Testing before deployment, and in the real-world
Once the model is trained, it needs to be thoroughly tested, typically combining an automated part with extensive testing in real-life deployment situations. In the automated part, the application is benchmarked with new datasets, unseen by the model during its training. If these benchmarks are not where they are expected to be, the process starts over again: new training data is collected, annotations are made or refined and the model is retrained.
After reaching the desired level of quality, a field test starts. In this test, the application is exposed to real world scenarios. The amount and variation depend on the scope of the application: the narrower the scope, the fewer variations need to be tested; the broader the scope, the more tests are needed. Results are again compared and evaluated which, again, can cause the process to start over if results are not where they need to be. Another potential outcome could be to define preconditions, explaining a known scenario in which the application is not or only partly recommended to be used.
Exposing an analytics application to real-world scenarios, however isn’t the same as running the application in the real world. Deployment – also called inference or prediction - is the process of executing a trained machine learning model on a surveillance system monitoring real life scenes to test if the algorithm uses what it learned during the training phase to produce its desired output. It is only at this stage – when the ‘clean’ data used throughout development and testing is replaced with real data, which can deviate greatly in quality – that we discover whether the algorithm is fit for the purpose for which is has been designed.
Analytics testing: often overlooked
Perhaps it is the perception of the increasing ‘intelligence’ of processors and analytics that means customers believe that analytics will perform perfectly, ‘out of the box’, but this is not the case. Testing in the real world is vital, and something which needs to be factored into analytics deployment costs.
Video surveillance analytics will continue to advance, gaining in accuracy and effectiveness, but it is often developed in perfect conditions.

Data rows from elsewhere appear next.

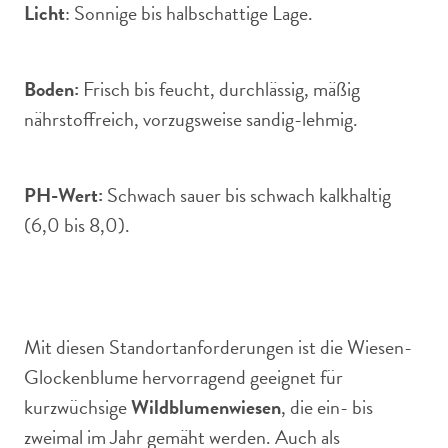
Licht
: Sonnige bis halbschattige Lage.
Boden:
Frisch bis feucht, durchlässig, mäßig
nährstoffreich, vorzugsweise sandig-lehmig.
PH-Wert:
Schwach sauer bis schwach kalkhaltig
(6,0 bis 8,0).
Mit diesen Standortanforderungen ist die Wiesen-
Glockenblume hervorragend geeignet für
kurzwüchsige
Wildblumenwiesen
, die ein- bis
zweimal im Jahr gemäht werden. Auch als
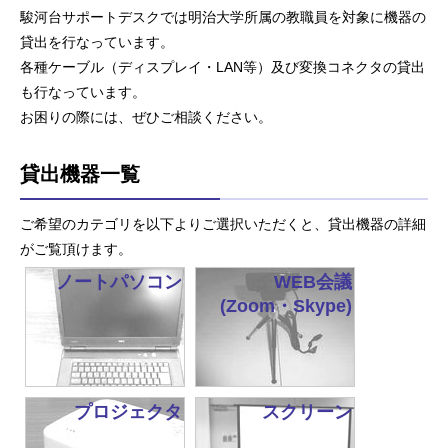
駿河台サポートデスクでは明治大学所属の教職員を対象に機器の
貸出を行なっています。
各種ケーブル（ディスプレイ・LAN等）及び変換コネクタの貸出
も行なっています。
お困りの際には、ぜひご相談ください。
貸出機器一覧
ご希望のカテゴリを以下よりご選択いただくと、貸出機器の詳細
がご覧頂けます。
ノートパソコン
WEB会議
(Zoom・Skype)
プロジェクタ
スクリーン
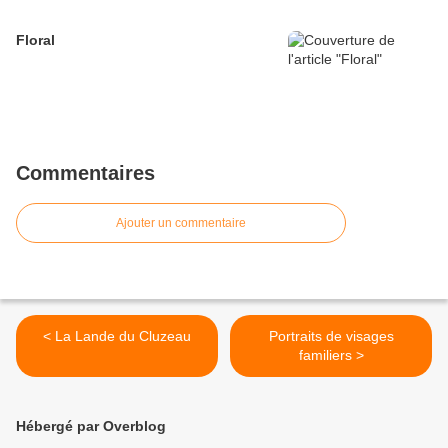
Floral
Commentaires
Ajouter un commentaire
< La Lande du Cluzeau
Portraits de visages
familiers >
Hébergé par Overblog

The imperfect world in which we live can undermine any algorithm, and testing against these imperfections is essential.
Imperfections are not automatically caused by the application itself - they tend to be even more often caused by a mismatch in expectations. This means testing will not only help in finding flaws or limitations, it will also greatly enhance the understanding of the general capabilities of the analytics. In turn, this will assist in preparing the installation of the detector (camera) in the best possible way, and even result in possible modifications to the scene itself (e.g. lighting).